GSoC 2023: Reviving the BookBrainz importer project

Hi, I am David Kellner (aka kellnerd), an electrical engineering student from Germany, who has finally found the time to participate in Summer of Code after four years of contributing data, bug reports and a bit of code to MetaBrainz projects (mostly to MusicBrainz and related tools such as userscripts).

Although I had mostly worked with MusicBrainz so far, I decided to apply for the BookBrainz importer project as I was already familiar with the underlying JavaScript technology and saw the huge potential of the idea to transform and import external datasets into the cleverly designed BookBrainz database schema. My proposed project was accepted by the MetaBrainz team and I have been working on it for the last six months under the mentorship of monkey.

This post gives an overview about my GSoC project and the challenges which I encountered during this summer.

What is the purpose of this project?

BookBrainz still has a relatively small community and contains less entities than other comparable databases. Therefore we want to provide a way to import available collections of library records into the database while still ensuring that they meet BookBrainz’ high data quality standards.

From a previous GSoC project in 2018, the database schema already contains additional tables set up for that purpose, where the pending imports will await a user’s approval before becoming a fully accepted entity in the database.

The project will require processing very large data dumps (e.g. MARC records or JSON files) in a robust way and transforming entities from one database schema to the BookBrainz schema. Additionally the whole process should be repeatable without creating duplicate entries.

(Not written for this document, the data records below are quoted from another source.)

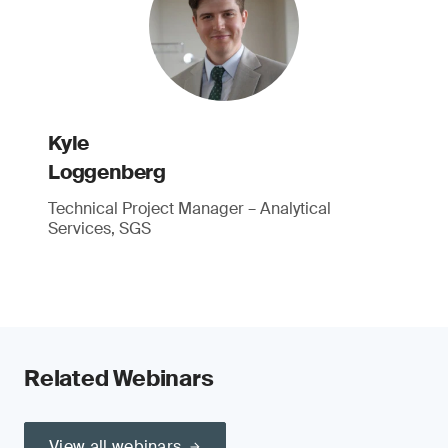
Kyle
Loggenberg
Technical Project Manager – Analytical
Services, SGS
Related Webinars
View all webinars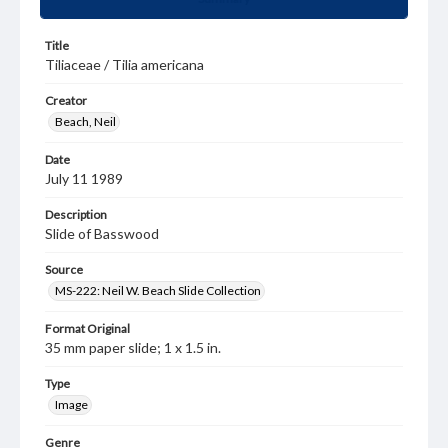
Title
Tiliaceae / Tilia americana
Creator
Beach, Neil
Date
July 11 1989
Description
Slide of Basswood
Source
MS-222: Neil W. Beach Slide Collection
Format Original
35 mm paper slide; 1 x 1.5 in.
Type
Image
Genre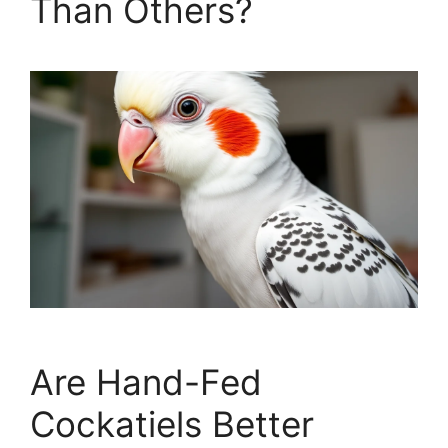
Than Others?
Are Hand-Fed
Cockatiels Better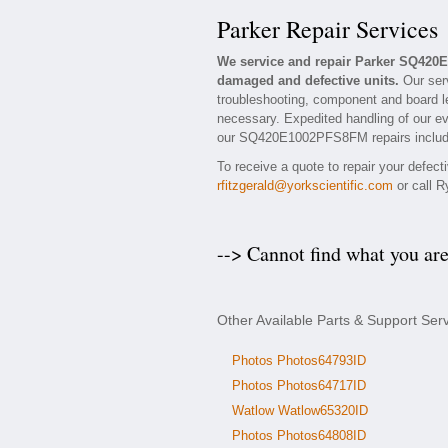
Parker Repair Services
We service and repair Parker SQ420
damaged and defective units.
Our ser
troubleshooting, component and board l
necessary. Expedited handling of our eva
our SQ420E1002PFS8FM repairs include a
To receive a quote to repair your defec
rfitzgerald@yorkscientific.com
or call R
--> Cannot find what you ar
Other Available Parts & Support S
Photos Photos64793ID
Photos Photos64717ID
Watlow Watlow65320ID
Photos Photos64808ID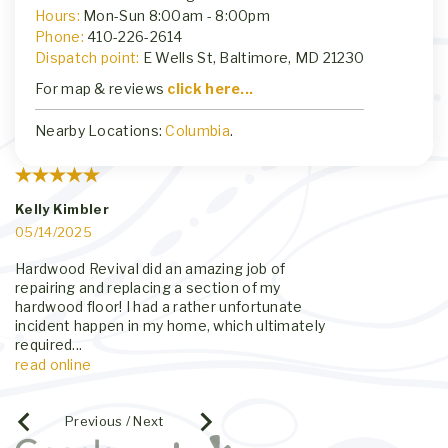
Hours:
Mon-Sun 8:00am - 8:00pm
Phone:
410-226-2614
Dispatch point:
E Wells St, Baltimore, MD 21230
For map & reviews
click here...
Nearby Locations:
Columbia
.
Kelly Kimbler
Erika Winning
05/14/2025
01/23/2025
Hardwood Revival did an amazing job of
Called them to r
repairing and replacing a section of my
kitchen we noti
hardwood floor! I had a rather unfortunate
The flooring in o
incident happen in my home, which ultimately
year old floors.
required
...
quickly,
...
read online
read online
Previous / Next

Overview of the existing infrastructure

Before I will tell you more about the import process, let us agree on common terms for the different states of the imported data:

External Entity: An entity which has been extracted from a certain external data source (that is a database dump or an API response) in its original format.

Parsed Entity: A JSON representation of the external entity which is compatible with the BookBrainz ORM. The JSON may also contain additional data which can not be represented within the current BookBrainz schema.

Pending Entity: The entity has been imported into the BookBrainz database schema, but has not been approved (or discarded) by a user so far. The additional data of the parsed entity will be kept in a freeform JSON column.

Accepted Entity: The imported entity has been accepted by a user and now has the same status as a regularly added entity.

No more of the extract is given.